- Exercise directions: Apart from the pictures, every entry below should be repeated exactly.

- Data for this exercise:
-- Opening Marker --
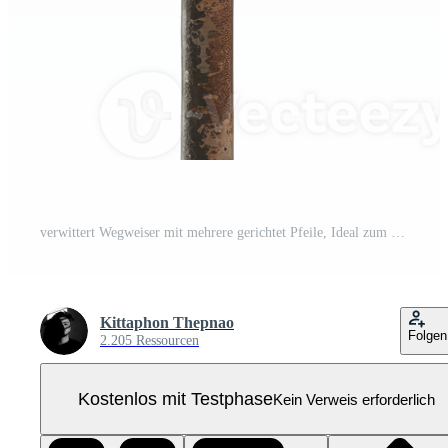
verwittert Wegweiser mit mehrere gerichtet Pfeile, Ideal zum vermitteln Auswahl, Richtung, und Abenteuer im Natur-Themen Projekte. Pro PNG
Kittaphon Thepnao
Folgen
2.205 Ressourcen
Kostenlos mit Testphase
Kein Verweis erforderlich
-- Closing Marker --
- Your solution:
verwittert Wegweiser mit mehrere gerichtet Pfeile, Ideal zum vermitteln Auswahl, Richtung, und Abenteuer im Natur-Themen Projekte. Pro PNG
Kittaphon Thepnao
Folgen
2.205 Ressourcen
Kostenlos mit Testphase
Kein Verweis erforderlich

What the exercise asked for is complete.